425 F. Supp. 2d 1241, 2006 U.S. Dist. LEXIS 41259, 2006 WL 880258
CourtDistrict Court, D. Kansas
DecidedApril 5, 2006
Docket04-1334-JTM
StatusPublished
Cited by2 cases

This text of 425 F. Supp. 2d 1241 (Bufford v. Boeing Commercial Airplane Group-Wichita Division) is published on Counsel Stack Legal Research, covering District Court, D. Kansas primary law. Counsel Stack provides free access to over 12 million legal documents including statutes, case law, regulations, and constitutions.

Bluebook
Bufford v. Boeing Commercial Airplane Group-Wichita Division, 425 F. Supp. 2d 1241, 2006 U.S. Dist. LEXIS 41259, 2006 WL 880258 (D. Kan. 2006).

Opinion

*1243 MEMORANDUM AND ORDER

MARTEN, District Judge.

This matter comes before the court on the defendant’s Motion for Summary-Judgment (Dkt. No. 48). Defendant argues that Boeing had a legitimate, nondiscriminatory reason for demoting plaintiff from management and thus this reason was not a pretext for race discrimination. Plaintiff responds that he has direct evidence of discrimination and has come forward with evidence of pretext. After reviewing the parties’ arguments, the court finds in favor of defendant.

I. STANDARD OF REVIEW

Summary judgment is proper where the pleadings, depositions, answers to interrogatories, and admissions on file, together with the affidavits, if any, show there is no genuine issue as to any material fact, and that the moving party is entitled to judgments as a matter of law. Fed.R.Civ.P. 56(c). In considering a motion for summary judgment, the court must examine all of the evidence in a light most favorable to the opposing party. Jurasek v. Utah State Hosp., 158 F.3d 506, 510 (10th Cir.1998). The party moving for summary judgment must demonstrate its entitlement to summary judgment beyond a reasonable doubt. Baker v. Board of Regents, 991 F.2d 628, 630 (10th Cir.1993). The moving party need not disprove the non-moving party’s claim or defense; it need only establish that the factual allegations have no legal significance. Dayton Hudson Carp. v. Macerich Real Estate Co., 812 F.2d 1319, 1323 (10th Cir.1987).

The party opposing summary judgment must do more than simply show there is some metaphysical doubt as to the material facts. “In the language of the Rule, the nonmoving party must come forward with ‘specific facts showing that there is a genuine issue for trial.’ ” Matsushita Elec. Indus. Co., Ltd. v. Zenith Radio Corp., 475 U.S. 574, 587, 106 S.Ct. 1348, 89 L.Ed.2d 538 (1986) (quoting Fed.R.Civ.P. 56(e)) (emphasis in Matsushita). The opposing party may not rely upon mere allegations or denials contained in its pleadings or briefs. Rather, the opposing party must present significant admissible probative evidence supporting that party’s allegations. Anderson v. Liberty Lobby, Inc., 477 U.S. 242, 256, 106 S.Ct. 2505, 91 L.Ed.2d 202 (1986).

II. FINDINGS OF FACT

Plaintiffs Work History at Boeing

Norvell Bufford is an African American male who began his employment at Boeing in 1980 as a factory service attendant, a maintenance utility person that includes janitorial, light labor-type work. He remained in this position until April 1985, when he was promoted to a first-level manager position in Facilities.

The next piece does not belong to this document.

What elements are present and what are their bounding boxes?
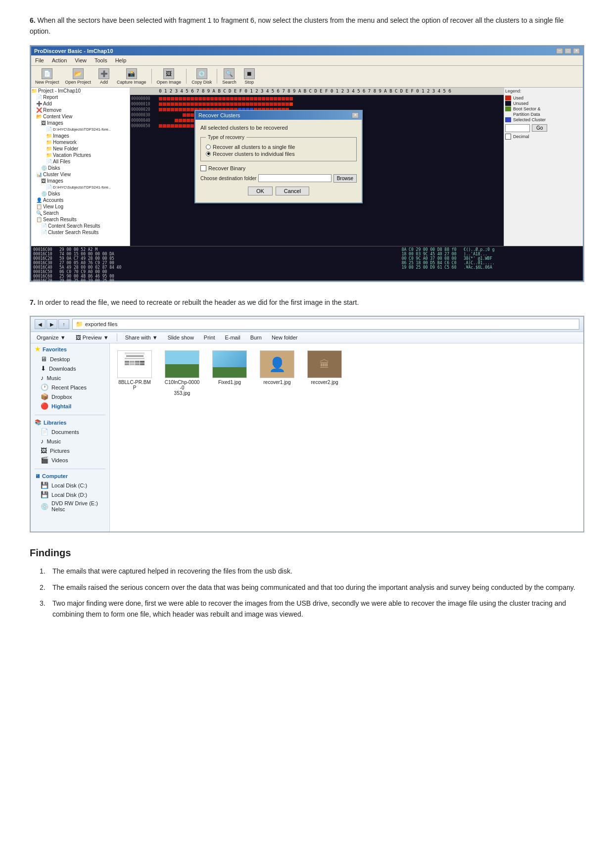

In January 2004, plaintiff became the first-level manager of Zones 1 and 2 in the Transportation Department of Workforce Services. As such, he was responsible for crews of individuals that transport parts throughout the facility. Plaintiffs supervisor was Harold Peterson, a second-level manager who was senior manager of transportation. Jim Urso was the director of the Shared Services Group. As such, he was Peterson’s manager. Gina Boswell was the human resources representative who supported Urso’s organization.

Bufford received his last performance review in December 2003, approximately one month before the “restroom incident,” which is discussed in detail below. It re- *1244 fleeted Bufford had been meeting or exceeding all expectations and was an “excellent performer.”

Plaintiffs Previous Discipline

Over the course of his career in management, plaintiff was formally and informally disciplined numerous times when Boeing believed he had exercised poor judgment. The most notorious of these prior incidents was his role in a 1996 strip search of Clara Baker, a subordinate of plaintiffs, which resulted in a lawsuit by Baker against Boeing and plaintiff individually. Boeing security conducted the strip search. Although the parties did not elaborate on Bufford’s role in the incident (beyond noting that Bufford was not personally involved in the search), Boeing issued Buf-ford a Corrective Action Memorandum (“CAM”) for exercising poor management judgment. Plaintiff was also disciplined in the late 1990s when Boeing believed that he had unilaterally implemented a 10-hours-a-day, four-days-a-week work schedule for his crew, without obtaining approval, in violation of the collective bargaining agreement between Boeing and the Machinists Union, which resulted in a grievance against Boeing.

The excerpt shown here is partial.